It looks like there’s growing consensus that Dynamic Island’s primary interaction model is wrong. Michael Tsai compiles commentary across two posts, which include people grumping about how a tap on Dynamic Island opens an app, whereas a long-press is required to expand what’s in the island to use its controls. Everyone from Nilay Patel at The Verge to John ‘Daring Fireball’ Gruber seems to want the opposite.

I’ve taken a contrary viewpoint. The iOS Home Screen has long had a similar interaction model. Whether you’re interacting with an icon or a widget, a tap opens an app, whereas a long press (and, previously, Force Touch) exists for actions. To my mind, Dynamic Island follows this existing convention, rather than making up new ones. So if a timer’s in the island, you tap-hold to perform a contextual action, or tap to open the item’s app.
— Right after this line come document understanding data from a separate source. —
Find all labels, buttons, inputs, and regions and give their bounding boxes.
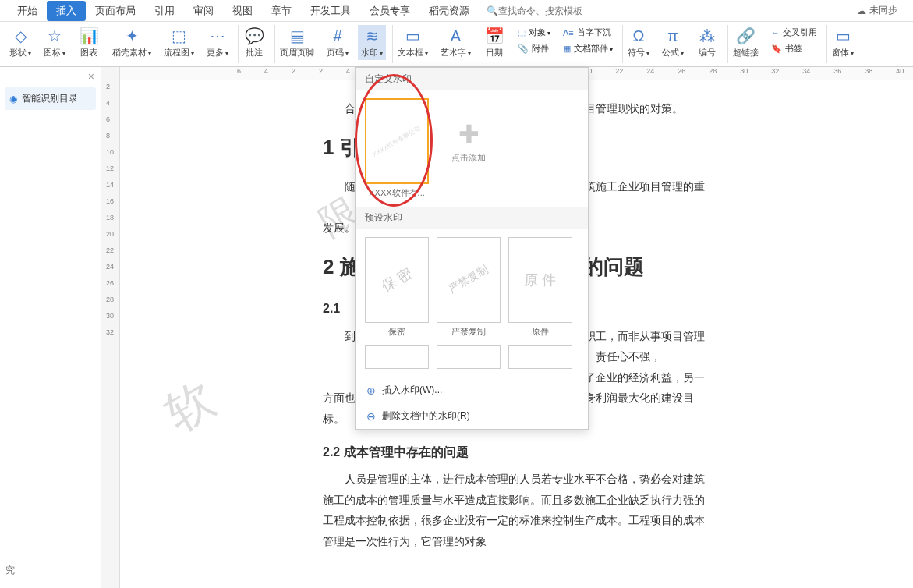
remove-icon: ⊖ xyxy=(366,410,376,423)
custom-watermark-item[interactable]: XXXX软件有限公司 xyxy=(365,98,429,184)
sync-status[interactable]: ☁ 未同步 xyxy=(857,4,897,17)
sidebar: × ◉ 智能识别目录 究 xyxy=(0,67,101,588)
date-button[interactable]: 📅日期 xyxy=(480,25,508,60)
tab-insert[interactable]: 插入 xyxy=(47,1,86,21)
search-input[interactable] xyxy=(498,5,592,16)
sidebar-close-button[interactable]: × xyxy=(88,70,94,83)
preset-watermark-confidential[interactable]: 保 密 xyxy=(365,237,429,323)
dropcap-icon: A≡ xyxy=(563,28,574,37)
object-button[interactable]: ⬚对象 xyxy=(515,25,554,40)
watermark-icon: ≋ xyxy=(363,27,381,45)
tab-review[interactable]: 审阅 xyxy=(184,1,223,21)
bookmark-icon: 🔖 xyxy=(771,44,782,54)
add-label: 点击添加 xyxy=(451,152,486,164)
tab-devtools[interactable]: 开发工具 xyxy=(301,1,360,21)
parts-icon: ▦ xyxy=(563,44,571,54)
dropcap-button[interactable]: A≡首字下沉 xyxy=(560,25,616,40)
tab-bar: 开始 插入 页面布局 引用 审阅 视图 章节 开发工具 会员专享 稻壳资源 🔍 … xyxy=(0,0,913,22)
ribbon: ◇形状 ☆图标 📊图表 ✦稻壳素材 ⬚流程图 ⋯更多 💬批注 ▤页眉页脚 #页码… xyxy=(0,22,913,67)
icons-icon: ☆ xyxy=(45,27,64,45)
paragraph: 人员是管理的主体，进行成本管理的人员若专业水平不合格，势必会对建筑施工的成本的管… xyxy=(323,469,710,551)
custom-wm-label: XXXX软件有... xyxy=(369,187,425,199)
pageno-icon: # xyxy=(328,27,347,45)
remove-watermark-menu[interactable]: ⊖ 删除文档中的水印(R) xyxy=(356,403,588,429)
chart-icon: 📊 xyxy=(80,27,98,45)
icons-button[interactable]: ☆图标 xyxy=(41,25,69,60)
symbol-button[interactable]: Ω符号 xyxy=(625,25,653,60)
search-icon: 🔍 xyxy=(487,5,498,16)
attach-icon: 📎 xyxy=(518,44,529,54)
tab-view[interactable]: 视图 xyxy=(223,1,262,21)
flowchart-icon: ⬚ xyxy=(170,27,189,45)
page-watermark: 软 xyxy=(154,368,226,446)
symbol-icon: Ω xyxy=(629,27,648,45)
toc-icon: ◉ xyxy=(9,94,17,104)
window-icon: ▭ xyxy=(833,27,852,45)
sync-label: 未同步 xyxy=(869,4,897,17)
preset-watermark-more-3[interactable] xyxy=(508,345,572,369)
add-watermark-button[interactable]: ✚ 点击添加 xyxy=(437,98,501,184)
shapes-icon: ◇ xyxy=(11,27,30,45)
number-icon: ⁂ xyxy=(698,27,717,45)
textbox-button[interactable]: ▭文本框 xyxy=(395,25,431,60)
tab-member[interactable]: 会员专享 xyxy=(360,1,419,21)
object-icon: ⬚ xyxy=(518,27,526,37)
parts-button[interactable]: ▦文档部件 xyxy=(560,41,616,56)
insert-icon: ⊕ xyxy=(366,384,376,397)
plus-icon: ✚ xyxy=(458,119,480,149)
flowchart-button[interactable]: ⬚流程图 xyxy=(161,25,197,60)
preset-watermark-original[interactable]: 原 件 xyxy=(508,237,572,323)
wordart-button[interactable]: A艺术字 xyxy=(437,25,474,60)
smart-toc-label: 智能识别目录 xyxy=(22,92,78,105)
formula-icon: π xyxy=(664,27,682,45)
insert-watermark-menu[interactable]: ⊕ 插入水印(W)... xyxy=(356,377,588,403)
more-button[interactable]: ⋯更多 xyxy=(203,25,232,60)
link-icon: 🔗 xyxy=(737,27,756,45)
cloud-icon: ☁ xyxy=(857,5,866,16)
preset-watermark-title: 预设水印 xyxy=(356,207,588,229)
comment-button[interactable]: 💬批注 xyxy=(240,25,268,60)
docer-icon: ✦ xyxy=(122,27,141,45)
watermark-dropdown: 自定义水印 XXXX软件有限公司 XXXX软件有... ✚ 点击添加 预设水印 … xyxy=(355,67,589,430)
watermark-preview-text: XXXX软件有限公司 xyxy=(371,124,423,158)
vertical-ruler[interactable]: 2468101214161820222426283032 xyxy=(101,67,120,588)
heading-2-2: 2.2 成本管理中存在的问题 xyxy=(323,441,710,464)
tab-start[interactable]: 开始 xyxy=(8,1,47,21)
command-search[interactable]: 🔍 xyxy=(487,5,592,16)
bookmark-button[interactable]: 🔖书签 xyxy=(768,41,820,56)
tab-docer[interactable]: 稻壳资源 xyxy=(419,1,479,21)
number-button[interactable]: ⁂编号 xyxy=(693,25,721,60)
preset-watermark-more-2[interactable] xyxy=(437,345,501,369)
date-icon: 📅 xyxy=(485,27,504,45)
textbox-icon: ▭ xyxy=(404,27,423,45)
hyperlink-button[interactable]: 🔗超链接 xyxy=(730,25,762,60)
page-number-button[interactable]: #页码 xyxy=(324,25,352,60)
header-icon: ▤ xyxy=(288,27,306,45)
watermark-button[interactable]: ≋水印 xyxy=(358,25,386,60)
tab-chapter[interactable]: 章节 xyxy=(262,1,301,21)
docer-button[interactable]: ✦稻壳素材 xyxy=(109,25,154,60)
chart-button[interactable]: 📊图表 xyxy=(75,25,103,60)
tab-reference[interactable]: 引用 xyxy=(145,1,184,21)
window-button[interactable]: ▭窗体 xyxy=(829,25,857,60)
crossref-icon: ↔ xyxy=(771,28,780,37)
attach-button[interactable]: 📎附件 xyxy=(515,41,554,56)
preset-watermark-nocopy[interactable]: 严禁复制 xyxy=(437,237,501,323)
shapes-button[interactable]: ◇形状 xyxy=(6,25,34,60)
wordart-icon: A xyxy=(447,27,465,45)
header-footer-button[interactable]: ▤页眉页脚 xyxy=(277,25,317,60)
smart-toc-item[interactable]: ◉ 智能识别目录 xyxy=(5,87,96,110)
tab-layout[interactable]: 页面布局 xyxy=(86,1,145,21)
formula-button[interactable]: π公式 xyxy=(659,25,687,60)
crossref-button[interactable]: ↔交叉引用 xyxy=(768,25,820,40)
preset-watermark-more-1[interactable] xyxy=(365,345,429,369)
custom-watermark-title: 自定义水印 xyxy=(356,68,588,90)
comment-icon: 💬 xyxy=(245,27,264,45)
more-icon: ⋯ xyxy=(208,27,227,45)
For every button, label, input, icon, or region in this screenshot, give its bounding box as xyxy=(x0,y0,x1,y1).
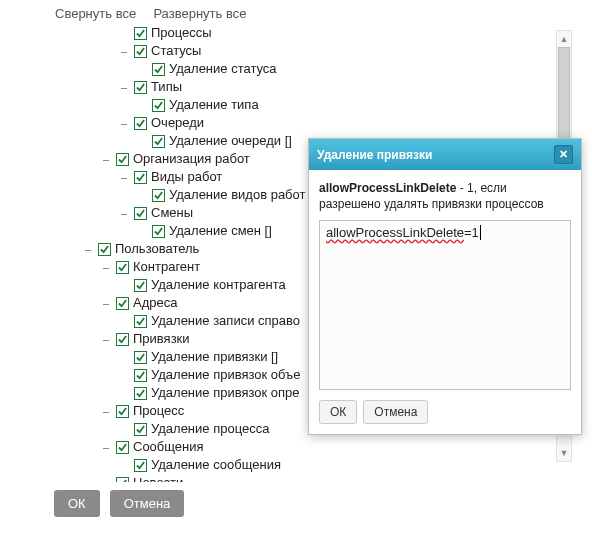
tree-label[interactable]: Смены xyxy=(151,204,193,222)
tree-label[interactable]: Сообщения xyxy=(133,438,204,456)
collapse-icon[interactable]: – xyxy=(100,405,112,417)
tree-label[interactable]: Пользователь xyxy=(115,240,199,258)
tree-label[interactable]: Типы xyxy=(151,78,182,96)
dialog-ok-button[interactable]: ОК xyxy=(319,400,357,424)
tree-spacer xyxy=(118,459,130,471)
collapse-icon[interactable]: – xyxy=(82,243,94,255)
tree-checkbox[interactable] xyxy=(134,81,147,94)
tree-label[interactable]: Процессы xyxy=(151,24,212,42)
collapse-icon[interactable]: – xyxy=(100,441,112,453)
tree-label[interactable]: Удаление контрагента xyxy=(151,276,286,294)
tree-label[interactable]: Новости xyxy=(133,474,183,482)
tree-checkbox[interactable] xyxy=(134,117,147,130)
tree-label[interactable]: Удаление типа xyxy=(169,96,259,114)
tree-label[interactable]: Удаление смен [] xyxy=(169,222,272,240)
collapse-all-link[interactable]: Свернуть все xyxy=(55,6,136,21)
tree-label[interactable]: Удаление сообщения xyxy=(151,456,281,474)
dialog-description: allowProcessLinkDelete - 1, если разреше… xyxy=(319,180,571,212)
tree-spacer xyxy=(118,369,130,381)
expand-all-link[interactable]: Развернуть все xyxy=(153,6,246,21)
tree-checkbox[interactable] xyxy=(152,135,165,148)
tree-spacer xyxy=(136,99,148,111)
scroll-down-button[interactable]: ▼ xyxy=(557,445,571,461)
tree-checkbox[interactable] xyxy=(134,207,147,220)
tree-checkbox[interactable] xyxy=(116,261,129,274)
tree-label[interactable]: Удаление записи справо xyxy=(151,312,300,330)
tree-spacer xyxy=(136,189,148,201)
tree-label[interactable]: Очереди xyxy=(151,114,204,132)
collapse-icon[interactable]: – xyxy=(100,261,112,273)
collapse-icon[interactable]: – xyxy=(118,81,130,93)
collapse-icon[interactable]: – xyxy=(118,45,130,57)
tree-spacer xyxy=(118,423,130,435)
dialog-title: Удаление привязки xyxy=(317,148,432,162)
tree-label[interactable]: Удаление очереди [] xyxy=(169,132,292,150)
tree-row: –Статусы xyxy=(10,42,560,60)
collapse-icon[interactable]: – xyxy=(100,153,112,165)
tree-checkbox[interactable] xyxy=(134,171,147,184)
tree-spacer xyxy=(118,27,130,39)
collapse-icon[interactable]: – xyxy=(118,171,130,183)
tree-checkbox[interactable] xyxy=(134,423,147,436)
tree-label[interactable]: Удаление привязки [] xyxy=(151,348,278,366)
tree-row: –Сообщения xyxy=(10,438,560,456)
tree-spacer xyxy=(136,135,148,147)
tree-label[interactable]: Контрагент xyxy=(133,258,200,276)
collapse-icon[interactable]: – xyxy=(100,297,112,309)
tree-spacer xyxy=(118,279,130,291)
tree-checkbox[interactable] xyxy=(152,189,165,202)
tree-row: Удаление сообщения xyxy=(10,456,560,474)
cancel-button[interactable]: Отмена xyxy=(110,490,185,517)
tree-spacer xyxy=(118,315,130,327)
collapse-icon[interactable]: – xyxy=(118,207,130,219)
tree-checkbox[interactable] xyxy=(134,279,147,292)
tree-spacer xyxy=(136,63,148,75)
tree-checkbox[interactable] xyxy=(116,333,129,346)
tree-checkbox[interactable] xyxy=(134,369,147,382)
tree-checkbox[interactable] xyxy=(134,387,147,400)
tree-checkbox[interactable] xyxy=(152,225,165,238)
ok-button[interactable]: ОК xyxy=(54,490,100,517)
tree-label[interactable]: Удаление привязок опре xyxy=(151,384,300,402)
tree-checkbox[interactable] xyxy=(116,153,129,166)
tree-row: –Очереди xyxy=(10,114,560,132)
collapse-icon[interactable]: – xyxy=(118,117,130,129)
tree-label[interactable]: Удаление статуса xyxy=(169,60,277,78)
tree-checkbox[interactable] xyxy=(98,243,111,256)
tree-checkbox[interactable] xyxy=(134,315,147,328)
tree-checkbox[interactable] xyxy=(152,99,165,112)
tree-checkbox[interactable] xyxy=(134,27,147,40)
tree-row: –Типы xyxy=(10,78,560,96)
tree-row: Процессы xyxy=(10,24,560,42)
edit-dialog: Удаление привязки ✕ allowProcessLinkDele… xyxy=(308,138,582,435)
tree-label[interactable]: Процесс xyxy=(133,402,184,420)
collapse-icon[interactable]: – xyxy=(100,333,112,345)
tree-checkbox[interactable] xyxy=(116,441,129,454)
tree-checkbox[interactable] xyxy=(134,351,147,364)
close-icon[interactable]: ✕ xyxy=(554,145,573,164)
tree-checkbox[interactable] xyxy=(134,459,147,472)
collapse-icon[interactable]: – xyxy=(100,477,112,482)
tree-checkbox[interactable] xyxy=(134,45,147,58)
tree-checkbox[interactable] xyxy=(152,63,165,76)
tree-label[interactable]: Удаление видов работ xyxy=(169,186,305,204)
tree-label[interactable]: Адреса xyxy=(133,294,177,312)
tree-label[interactable]: Удаление привязок объе xyxy=(151,366,300,384)
tree-label[interactable]: Привязки xyxy=(133,330,190,348)
tree-row: Удаление статуса xyxy=(10,60,560,78)
tree-spacer xyxy=(118,351,130,363)
tree-label[interactable]: Организация работ xyxy=(133,150,250,168)
tree-label[interactable]: Статусы xyxy=(151,42,201,60)
scroll-up-button[interactable]: ▲ xyxy=(557,31,571,47)
dialog-cancel-button[interactable]: Отмена xyxy=(363,400,428,424)
tree-label[interactable]: Виды работ xyxy=(151,168,222,186)
tree-checkbox[interactable] xyxy=(116,477,129,483)
tree-spacer xyxy=(118,387,130,399)
dialog-textarea[interactable]: allowProcessLinkDelete=1 xyxy=(319,220,571,390)
tree-label[interactable]: Удаление процесса xyxy=(151,420,269,438)
tree-checkbox[interactable] xyxy=(116,297,129,310)
tree-row: Удаление типа xyxy=(10,96,560,114)
tree-checkbox[interactable] xyxy=(116,405,129,418)
dialog-titlebar[interactable]: Удаление привязки ✕ xyxy=(309,139,581,170)
tree-spacer xyxy=(136,225,148,237)
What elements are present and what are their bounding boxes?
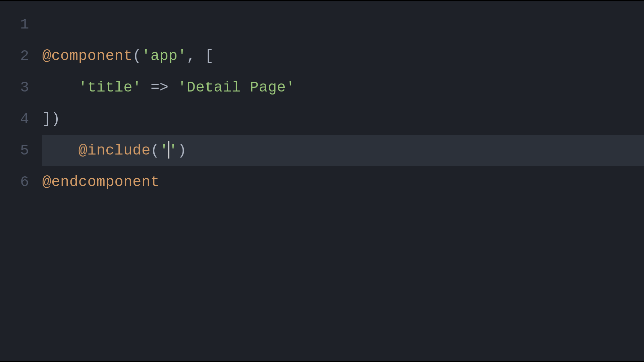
code-token: ) — [178, 143, 187, 158]
code-token: => — [151, 80, 169, 95]
code-token: @endcomponent — [42, 175, 160, 189]
code-token — [42, 143, 78, 158]
code-token: ( — [132, 49, 142, 63]
code-line[interactable] — [42, 9, 644, 40]
code-token: @include — [78, 143, 151, 158]
code-token — [169, 80, 178, 95]
code-token: ( — [151, 143, 160, 158]
line-number: 1 — [0, 9, 42, 40]
code-token: ) — [51, 112, 60, 126]
code-token: 'title' — [78, 80, 142, 95]
code-line[interactable]: 'title' => 'Detail Page' — [42, 72, 644, 103]
code-token: 'Detail Page' — [178, 80, 295, 95]
line-number: 2 — [0, 40, 42, 72]
code-token: ' — [169, 143, 178, 158]
code-token: 'app' — [142, 49, 187, 63]
code-token: , — [186, 49, 205, 63]
code-token — [142, 80, 151, 95]
code-line[interactable]: @include('') — [42, 135, 644, 166]
line-number: 6 — [0, 166, 42, 198]
code-token: [ — [205, 49, 214, 63]
line-number: 5 — [0, 135, 42, 166]
line-number-gutter: 123456 — [0, 1, 42, 361]
code-token: ' — [160, 143, 169, 158]
code-line[interactable]: @component('app', [ — [42, 40, 644, 72]
line-number: 3 — [0, 72, 42, 103]
code-line[interactable]: ]) — [42, 103, 644, 135]
code-line[interactable]: @endcomponent — [42, 166, 644, 198]
code-token — [42, 80, 78, 95]
code-token: @component — [42, 49, 132, 63]
code-editor[interactable]: 123456 @component('app', [ 'title' => 'D… — [0, 0, 644, 362]
line-number: 4 — [0, 103, 42, 135]
code-token: ] — [42, 112, 51, 126]
text-cursor — [168, 141, 169, 159]
code-area[interactable]: @component('app', [ 'title' => 'Detail P… — [42, 1, 644, 361]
Even if you take a more desktop analogy of minimising to a ‘dock’ (which is in some ways how Dynamic Island presents), Apple is being consistent in this regard.

Rob Jonson on Twitter disagrees, arguing we’re effectively talking about a long press for a quick interaction and a tap for a deeper one (that is, opening the app), which “doesn’t seem right to me”. He asks: “Put it another way – is the dynamic island primarily the holder of the full app, or the holder of the expanded dynamic island?”

I’m clearly in the minority here (albeit, at present, a minority that includes Apple), but it’d feel odd to me if a long-press in Dynamic Island was the route to launching an app, just the same as it’d be weird elsewhere in the operating system.